2. A. Review of the reasoning of the lower judgment and the record reveals the following.

(1) The Plaintiff was a company established for the purpose of “consumer financial business” around October 2002, and filed an application for the instant pending service mark “” (application number omitted) with the “credit business classified by category 36” as the designated service business on November 29, 2013. The Plaintiff was assessed as the third in the lending business in terms of the size of assets and loan balance for several years until March 31, 2015, which was the date of the instant decision.

(2) From around 2011, the Plaintiff applied for the instant pending service mark, in relation to the business of allowing customers to borrow loans through their own marketing without going through a brokerage company (hereinafter “direct lending method”), the Plaintiff used the same mark as the instant pending service mark in relation to the business (hereinafter “direct lending method”).

(3) In addition, from around 2011 to the date of the instant trial decision, the Plaintiff repeatedly advertised the direct loan method through broadcast or newspaper using marks 1 and 2 in actual use as indicated in the lower judgment, which included the instant pending service mark.
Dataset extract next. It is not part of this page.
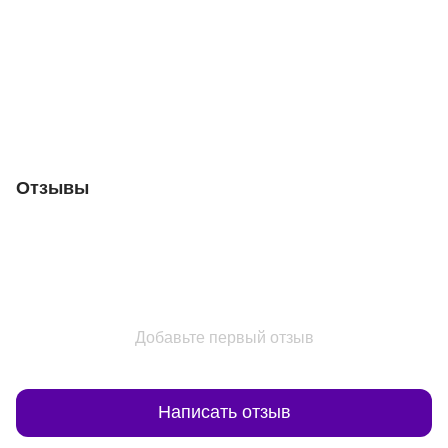
Отзывы
Добавьте первый отзыв
Написать отзыв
(A) The trademarks in actual use Nos. 1 and 2 are part of a series of marks used together with the instant pending service mark from advertisements made repeatedly, which are composed of a series of marks emphasizing them centering on the instant pending service mark.

(B) Although the marks in actual use Nos. 1 and 2 do not independently indicate the pending service mark, the text part used together with the part recognized as identical to the pending service mark is merely a mark commonly used in credit business with “10% only for women’s exclusive use,” which is recognized as indicating the Plaintiff as the operating entity, or the word part used together with the part recognized as identical to the pending service mark.

(C) Many of the marks in actual use Nos. 1 and 2 recognized as identical with the pending service mark are composed in such a way that the remaining parts and the size of letters or letters, color of letters, background color of letters, etc. may be separated and recognizable, while maintaining independence. The marks in actual use Nos. 1 and 2 are commonly repeated, thereby emphasizing consumers for recognition.

B. Examining these circumstances as indicated in the reasoning of the lower judgment in light of the legal doctrine as seen earlier, comprehensively taking account of the size of loans by means of direct loan, the frequency and duration of advertisements through newspapers and broadcasts, and the degree of knownness of the Plaintiff as the lending company, the pending service mark appears to have acquired distinctiveness through the use under Article 6(2) of the former Trademark Act.

C. Although it seems somewhat inappropriate for the lower court to have explained as if the mark in actual use 1 and 2 itself is recognized as identical to the pending service mark, it is difficult to view that the lower court erred by misapprehending the legal doctrine on Article 6(2) of the former Trademark Act, or by failing to exhaust all necessary deliberations, etc., contrary to what is alleged in the grounds of appeal.

3. Therefore, the appeal is dismissed, and the costs of appeal are assessed against the losing party. It is so decided as per Disposition by the assent of all participating Justices on the bench.